What we know about the arrest of 39 activists in Paris this Saturday

A total of 39 members of the far right, including around twenty S-listed individuals, were arrested and placed in police custody on Saturday in Paris. According to information from the prosecutor’s office, the 39 members of the far-right movement arrested on Saturday in Paris are still in police custody this Sunday morning, February 11th. A source close to the case had indicated that they were being questioned for “participation in a group with the intention of committing acts of vandalism”.

The prosecutor’s office also provides more details on the profile of those arrested. The group is exclusively composed of men, most of them adults and the oldest of the group is 29 years old. Only two of them are minors, aged 17. In total, around twenty are on the S-list and several had been prohibited from going to Paris.

Among the 29 arrested men are well-known figures in the far-right movement, such as the former leader of the dissolved group “The Zouaves”, Marc de Cacqueray-Valmenier.

The group also includes Gabriel Loustau, a figure of the Groupe Union Défense (GUD), who is in his twenties and is the son of Axel Loustau, close to Marine Le Pen and former leader of this far-right student organization, known for its violent actions.

The 39 men were arrested by police from the Brav-M around 4:00 pm on Saturday at the exit of the Charronne cemetery in the 20th arrondissement of the capital. They had come to pay tribute to the far-right writer Robert Brasillach.

Several far-right groups have been dissolved in recent months by the government.

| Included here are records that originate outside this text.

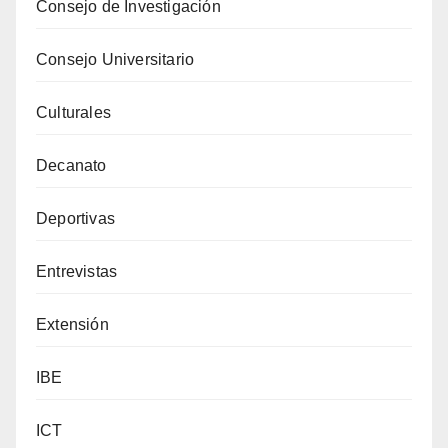
Consejo de Investigación
Consejo Universitario
Culturales
Decanato
Deportivas
Entrevistas
Extensión
IBE
ICT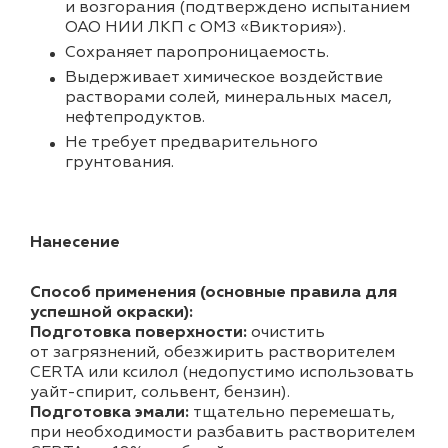
и возгорания (подтверждено испытанием
ОАО НИИ ЛКП с ОМЗ «Виктория»).
Cохраняет паропроницаемость.
Выдерживает химическое воздействие
растворами солей, минеральных масел,
нефтепродуктов.
Не требует предварительного
грунтования.
Нанесение
Способ применения (основные правила для
успешной окраски):
Подготовка поверхности:
очистить
от загрязнений, обезжирить растворителем
CERTA или ксилол (недопустимо использовать
уайт-спирит, сольвент, бензин).
Подготовка эмали:
тщательно перемешать,
при необходимости разбавить растворителем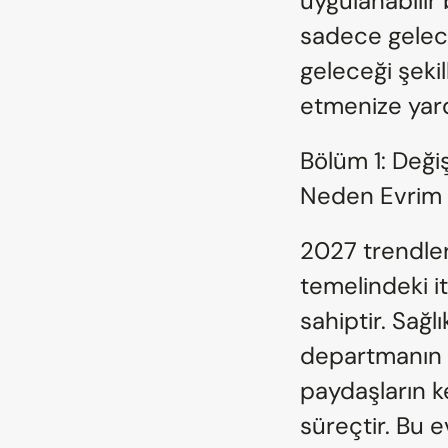
uygulanabilir 
sadece gelec
geleceği şekil
etmenize yard
Bölüm 1: Deği
Neden Evrim 
2027 trendler
temelindeki it
sahiptir. Sağlık
departmanın gö
paydaşların k
süreçtir. Bu 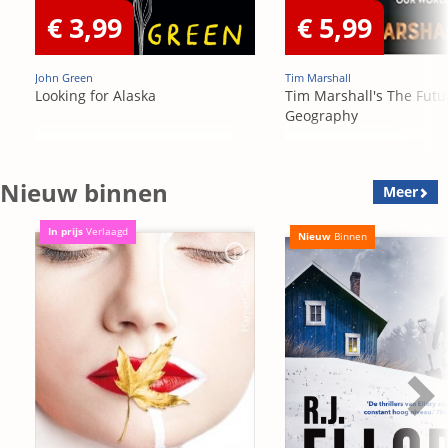
€ 3,99
€ 5,99
John Green
Tim Marshall
Looking for Alaska
Tim Marshall's The Futu
Geography
Nieuw binnen
Meer
In prijs
Verlaagd
Nieuw
Binnen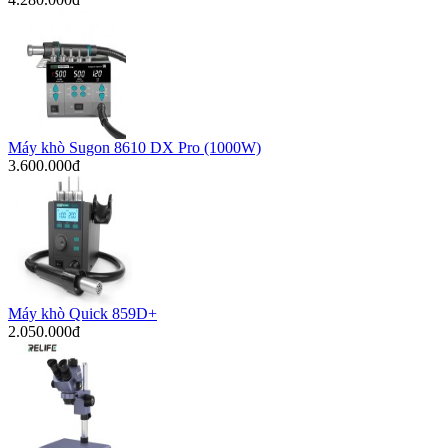
Máy khò Sugon 8610 DX Pro (1000W)
3.600.000đ
Máy khò Quick 859D+
2.050.000đ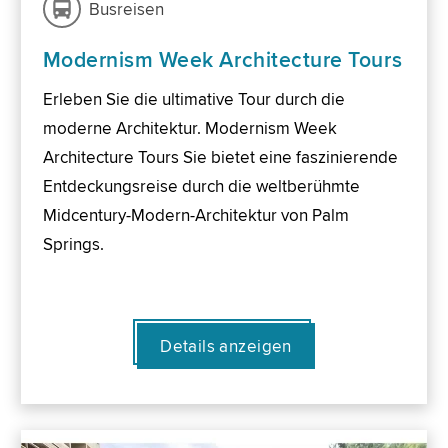
Busreisen
Modernism Week Architecture Tours
Erleben Sie die ultimative Tour durch die
moderne Architektur. Modernism Week
Architecture Tours Sie bietet eine faszinierende
Entdeckungsreise durch die weltberühmte
Midcentury-Modern-Architektur von Palm
Springs.
Details anzeigen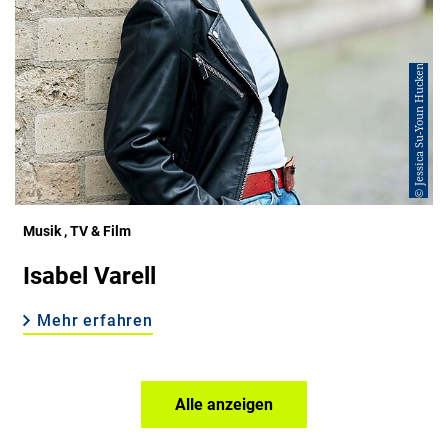
© Jessica Su-Youn Hucken
Musik
, TV & Film
Isabel Varell
Mehr erfahren
Alle anzeigen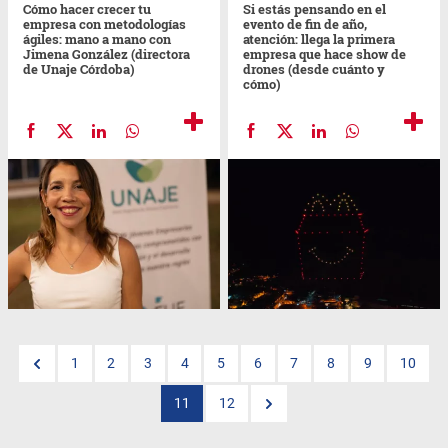
Cómo hacer crecer tu
Si estás pensando en el
empresa con metodologías
evento de fin de año,
ágiles: mano a mano con
atención: llega la primera
Jimena González (directora
empresa que hace show de
de Unaje Córdoba)
drones (desde cuánto y
cómo)
1
2
3
4
5
6
7
8
9
10
11
12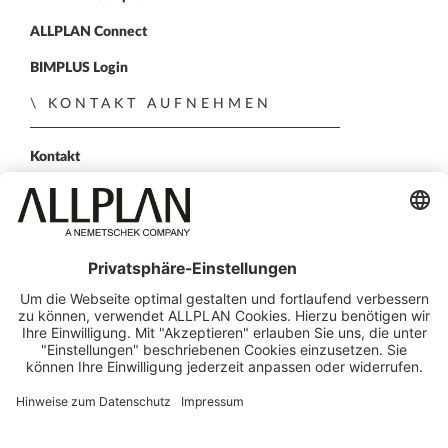
ALLPLAN Connect
BIMPLUS Login
KONTAKT AUFNEHMEN
Kontakt
Vertriebspartner
Persönliche Demo
FOLGEN SIE UNS
ALLPLAN auf LinkedIn
ALLPLAN auf Xing
ALLPLAN auf Facebook
ALLPLAN auf YouTube
© ALLPLAN GmbH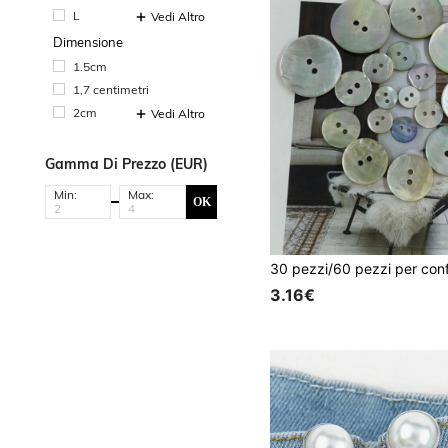
L
Vedi Altro
Dimensione
1.5cm
1,7 centimetri
2cm
Vedi Altro
Gamma Di Prezzo (EUR)
Min:
Max:
OK
3.16€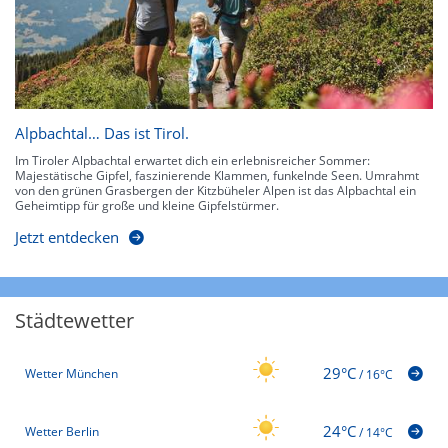
Alpbachtal… Das ist Tirol.
Im Tiroler Alpbachtal erwartet dich ein erlebnisreicher Sommer:
Majestätische Gipfel, faszinierende Klammen, funkelnde Seen. Umrahmt
von den grünen Grasbergen der Kitzbüheler Alpen ist das Alpbachtal ein
Geheimtipp für große und kleine Gipfelstürmer.
Jetzt entdecken
Städtewetter
29°C
Wetter München
/
16°C
24°C
Wetter Berlin
/
14°C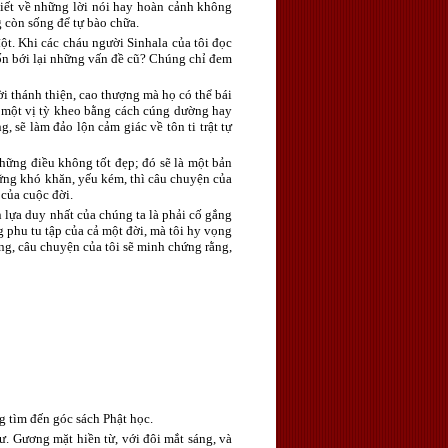
 viết về những lời nói hay hoàn cảnh không
g còn sống để tự bào chữa.
ột. Khi các cháu người Sinhala của tôi đọc
uốn bới lại những vấn đề cũ? Chúng chỉ đem
i thánh thiện, cao thượng mà họ có thể bái
ng một vị tỳ kheo bằng cách cúng dường hay
 sẽ làm đảo lộn cảm giác về tôn ti trật tự
hững điều không tốt đẹp; đó sẽ là một bản
hững khó khăn, yếu kém, thì câu chuyện của
 của cuộc đời.
 lựa duy nhất của chúng ta là phải cố gắng
 phu tu tập của cả một đời, mà tôi hy vọng
ong, câu chuyện của tôi sẽ minh chứng rằng,
g tìm đến góc sách Phật học.
ư. Gương mặt hiền từ, với đôi mắt sáng, và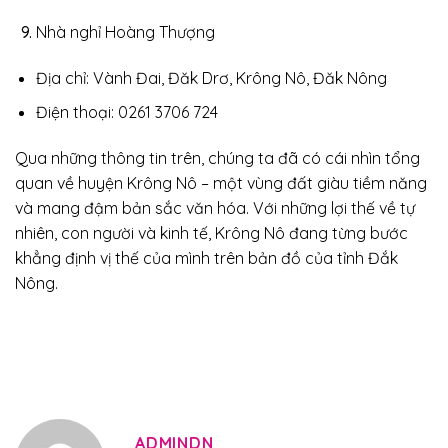
Nhà nghỉ Hoàng Thượng
Địa chỉ: Vành Đai, Đăk Drơ, Krông Nô, Đăk Nông
Điện thoại: 0261 3706 724
Qua những thông tin trên, chúng ta đã có cái nhìn tổng
quan về huyện Krông Nô – một vùng đất giàu tiềm năng
và mang đậm bản sắc văn hóa. Với những lợi thế về tự
nhiên, con người và kinh tế, Krông Nô đang từng bước
khẳng định vị thế của mình trên bản đồ của tỉnh Đắk
Nông.
ADMINDN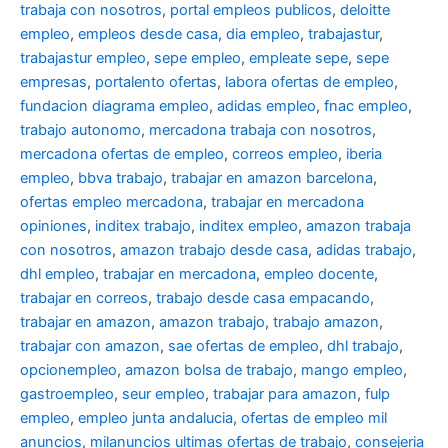
trabaja con nosotros
,
portal empleos publicos
,
deloitte
empleo
,
empleos desde casa
,
dia empleo
,
trabajastur
,
trabajastur empleo
,
sepe empleo
,
empleate sepe
,
sepe
empresas
,
portalento ofertas
,
labora ofertas de empleo
,
fundacion diagrama empleo
,
adidas empleo
,
fnac empleo
,
trabajo autonomo
,
mercadona trabaja con nosotros
,
mercadona ofertas de empleo
,
correos empleo
,
iberia
empleo
,
bbva trabajo
,
trabajar en amazon barcelona
,
ofertas empleo mercadona
,
trabajar en mercadona
opiniones
,
inditex trabajo
,
inditex empleo
,
amazon trabaja
con nosotros
,
amazon trabajo desde casa
,
adidas trabajo
,
dhl empleo
,
trabajar en mercadona
,
empleo docente
,
trabajar en correos
,
trabajo desde casa empacando
,
trabajar en amazon
,
amazon trabajo
,
trabajo amazon
,
trabajar con amazon
,
sae ofertas de empleo
,
dhl trabajo
,
opcionempleo
,
amazon bolsa de trabajo
,
mango empleo
,
gastroempleo
,
seur empleo
,
trabajar para amazon
,
fulp
empleo
,
empleo junta andalucia
,
ofertas de empleo mil
anuncios
,
milanuncios ultimas ofertas de trabajo
,
consejeria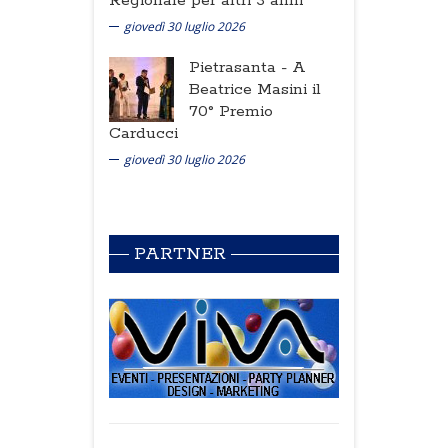
Regionale per altri 3 anni
giovedì 30 luglio 2026
Pietrasanta -
A
Beatrice Masini il
70° Premio
Carducci
giovedì 30 luglio 2026
PARTNER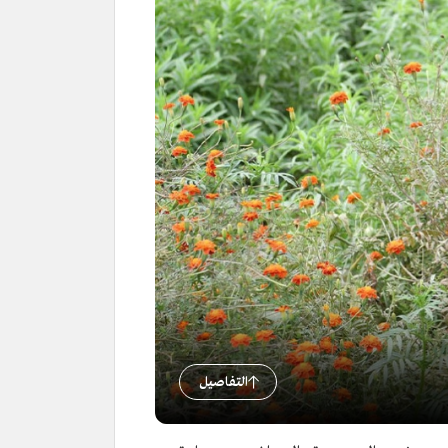
التفاصيل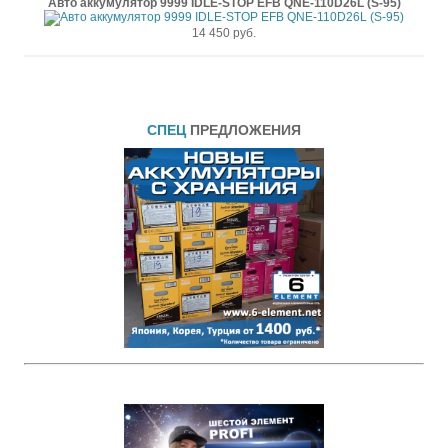
Авто аккумулятор 9999 IDLE-STOP EFB QNE-110D26L (S-95)
14 450 руб.
СПЕЦ
ПРЕДЛОЖЕНИЯ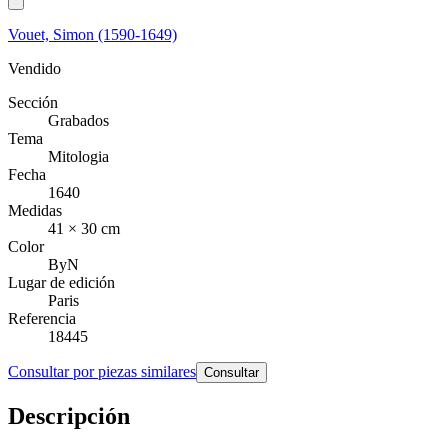
Vouet, Simon (1590-1649)
Vendido
Sección
Grabados
Tema
Mitologia
Fecha
1640
Medidas
41 × 30 cm
Color
ByN
Lugar de edición
Paris
Referencia
18445
Consultar por piezas similares
Consultar
Descripción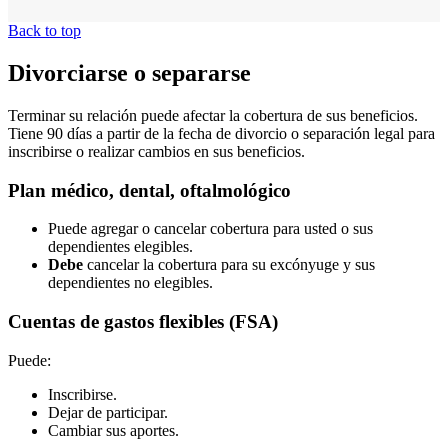
Back to top
Divorciarse o separarse
Terminar su relación puede afectar la cobertura de sus beneficios.
Tiene 90 días a partir de la fecha de divorcio o separación legal para
inscribirse o realizar cambios en sus beneficios.
Plan médico, dental, oftalmológico
Puede agregar o cancelar cobertura para usted o sus
dependientes elegibles.
Debe
cancelar la cobertura para su excónyuge y sus
dependientes no elegibles.
Cuentas de gastos flexibles (FSA)
Puede:
Inscribirse.
Dejar de participar.
Cambiar sus aportes.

Most recently, the Lille association La Citadelle was dissolved by the Council of Ministers after being banned from organizing an event entitled “Let them return to Africa” in February 2023. In December, another group, La Division Martel, was dissolved after a demonstration resembling a punitive expedition in Romans-sur-Isère (Drôme), in response to the death of a young man, Thomas, in Crépol.

Former Director General of Internal Security (DGSI), Nicolas Lerner, now at the head of the DGSE, had warned in July on the “very worrying resurgence” of violent actions by this extremist fringe since the spring of 2023, in an interview with Le Monde. Since 2017, 10 terrorist plots inspired by the far-right movement have been thwarted, according to the authorities.